We work with them to ensure that they’re meeting those criteria and that they’re treating patients appropriately. In many cases, a cardiologist will work with the site investigator, who is an urologist or an oncologist, to help conduct the study.
I’m sure there are quite a few men with advanced prostate cancer who also have cardiovascular disease.
Dr. Roe: Yes. It’s estimated that about 35-40 percent of men with advanced prostate cancer will have a known history of cardiovascular disease, partly because both conditions are common in older age. That is one of the strongest risk factors for both prostate cancer and heart disease, so we see the convergence of those two conditions.
If someone reading this is interested, who should he contact?

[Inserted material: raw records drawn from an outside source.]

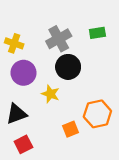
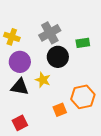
green rectangle: (97, 33) -> (83, 43), moved
black triangle: (16, 114) -> (20, 87), moved, turned 30

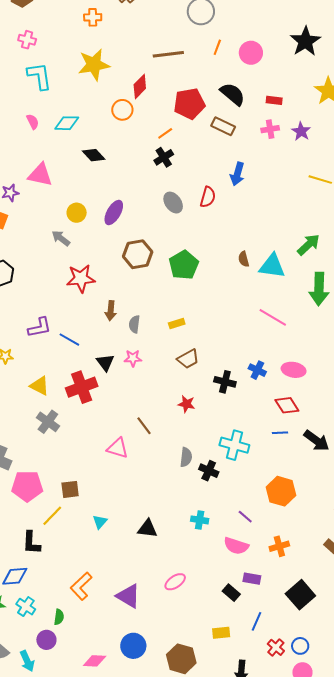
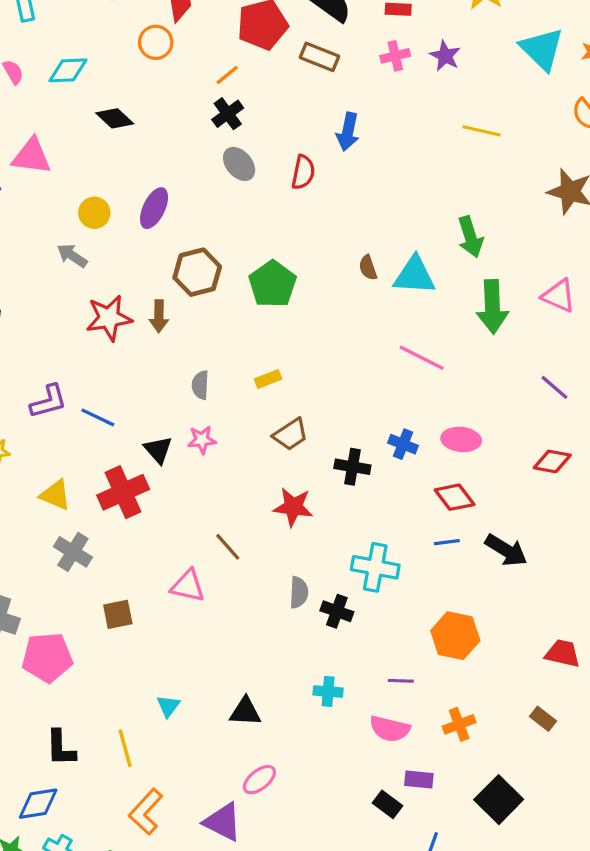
gray ellipse: (173, 203) -> (239, 164), moved
green arrow: (308, 245) -> (470, 237), turned 120
brown arrow: (111, 311) -> (159, 316), moved
red star: (186, 404) -> (293, 507), size x1.4
brown square: (70, 489) -> (118, 614), moved
yellow line: (52, 516) -> (125, 748), moved, turned -55
purple line: (245, 517) -> (401, 681), turned -35
pink ellipse: (175, 582) -> (259, 780), moved

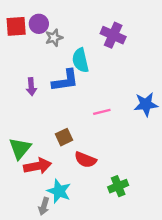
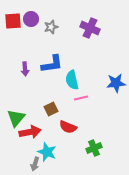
gray star: (54, 38) -> (51, 27), moved
cyan semicircle: (80, 60) -> (72, 80), moved
pink line: (102, 112) -> (81, 98), moved

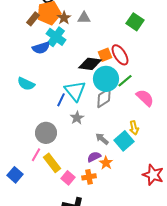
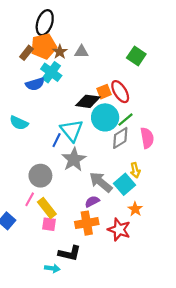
gray diamond: (104, 98) -> (120, 138), moved
pink semicircle: (145, 98) -> (147, 138), turned 36
gray star: (77, 118) -> (74, 159), size x1.6
gray arrow: (102, 139) -> (101, 182), size x1.6
orange star: (106, 163) -> (135, 209), moved
red star: (153, 175) -> (119, 230), moved
orange cross: (89, 177) -> (87, 223), size x1.5
pink square: (68, 178) -> (49, 224), moved, turned -32

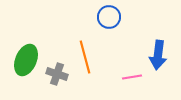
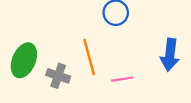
pink line: (132, 77) -> (122, 79), moved

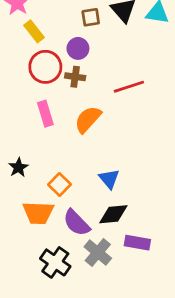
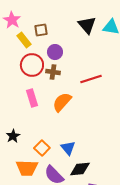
brown square: (91, 17) -> (41, 30), moved
blue triangle: (109, 179) -> (68, 148), moved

Dr. Roe: We do have at least 30 or so sites in the United States. If someone is interested, he can contact me directly and then I can put him in touch with the right people. One of the challenges is that only a certain number of physicians who treat patients with prostate cancer would be interested in participating and being investigators for the trial, so matching them with patients around the country is always a challenge. We are happy to help patients who are interested in participating have that opportunity, even if their local doctor may not be the one who’s the investigator.
Is there any fee for patients to participate?
Dr. Roe: No. They receive reimbursement for their travel to come to and from the clinic for their visits. They receive the therapy that they’re getting, Firmagon (degarelix) or Lupron (leuprolide), for free. There are no costs for the patient; they just have to volunteer their time. We recognize that and we share information with the patient.
At end of the day, we will share the information from the study directly with the study participants, to help them understand their contribution and what it means going forward. We overtly honor the volunteerism and altruism of the patients.
Is there anything else you’d like patients to know, either about this trial in particular or the context in which it occurs?
Dr. Roe: If a patient who has advanced prostate cancer and known cardiovascular disease is being considered for androgen deprivation therapy, it is important that he speak with his cardiologist. (Presumably, both a cardiologist or cardiovascular specialist and an urologist or oncologist would treat him.) He needs to ensure that all the providers have a discussion about what the best and safest treatment would be before therapy begins. Obviously, this trial is not completed yet so we don’t have any answers. In the meantime, it is certainly in the patient’s best interest to ensure that his providers are communicating and trying to jointly determine the right approach.